The hop plant (Humulus lupulus) is a plant whose flower cones ('hops') are used in the production of beer. In Britain, for the last 500 or so years they have been used to provide bitterness in beer to counter the sweetness of the malt, and they also provide useful preservative qualities.

Prior to hops being introduced to Britain, herbs were used ('beer' in those days was unhopped, and 'ale' was hopped - these days the terms are interchangeable)

There are many types of hops and they each have their own aromatic and flavouring qualties. By combining these at different times in the brew, the flavour can be massively changed.

Hops come in three main forms:
  • Whole-leaf hop flowers - these come vacuum packed. Use quickly when opened - failing that, store in dark cold loations such as a fridge.
  • Hop pellets - They're made from pulverised hop flowers.

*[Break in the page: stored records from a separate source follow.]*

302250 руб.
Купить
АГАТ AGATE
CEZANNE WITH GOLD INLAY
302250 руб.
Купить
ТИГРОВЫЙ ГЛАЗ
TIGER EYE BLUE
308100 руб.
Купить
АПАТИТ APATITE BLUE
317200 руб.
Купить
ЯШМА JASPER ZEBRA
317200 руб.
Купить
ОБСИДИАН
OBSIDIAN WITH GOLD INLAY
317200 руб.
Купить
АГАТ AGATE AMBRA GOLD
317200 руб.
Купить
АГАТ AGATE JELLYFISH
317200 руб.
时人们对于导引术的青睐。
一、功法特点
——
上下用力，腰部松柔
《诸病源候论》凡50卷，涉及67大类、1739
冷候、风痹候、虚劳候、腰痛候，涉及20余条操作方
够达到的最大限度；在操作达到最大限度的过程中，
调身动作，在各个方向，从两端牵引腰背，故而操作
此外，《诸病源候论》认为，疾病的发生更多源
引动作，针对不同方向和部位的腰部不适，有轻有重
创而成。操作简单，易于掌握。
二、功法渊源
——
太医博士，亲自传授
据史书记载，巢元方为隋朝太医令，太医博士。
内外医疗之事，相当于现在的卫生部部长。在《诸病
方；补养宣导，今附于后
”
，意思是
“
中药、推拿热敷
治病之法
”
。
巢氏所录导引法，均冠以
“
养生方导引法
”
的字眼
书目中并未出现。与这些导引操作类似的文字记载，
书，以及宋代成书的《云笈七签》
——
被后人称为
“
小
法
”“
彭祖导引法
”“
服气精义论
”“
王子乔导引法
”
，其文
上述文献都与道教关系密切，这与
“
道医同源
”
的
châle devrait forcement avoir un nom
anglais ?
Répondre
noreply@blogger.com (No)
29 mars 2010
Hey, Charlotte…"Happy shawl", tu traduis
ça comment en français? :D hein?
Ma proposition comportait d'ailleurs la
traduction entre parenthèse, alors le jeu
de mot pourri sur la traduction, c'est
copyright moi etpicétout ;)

Very space efficient but can oxidise quickly if not vacuum-sealed.
  • Hop plugs - Compressed hop flowers - convenient and the processing incorporates more of the freshness of hops than with pellets.
  • Hop extracts - these can be oils or powders and are primarily of use to those starting up in homebrew. You add the powder / oil and that's all there is to it.
In my first brew (a kit beer) I used hop powder as it came with this, which was made from powdered Goldings hops.

Hop Uses

In a brew, you can throw in hops and leave it or get very intricate with a number of hops, each added into the mix at the time of your choosing to obtain unique results. A very true maxim I heard about brewing is that it's like baking bread - it uses a finite number of ingredients, but with careful combination and preparation you can achieve utterly unique results.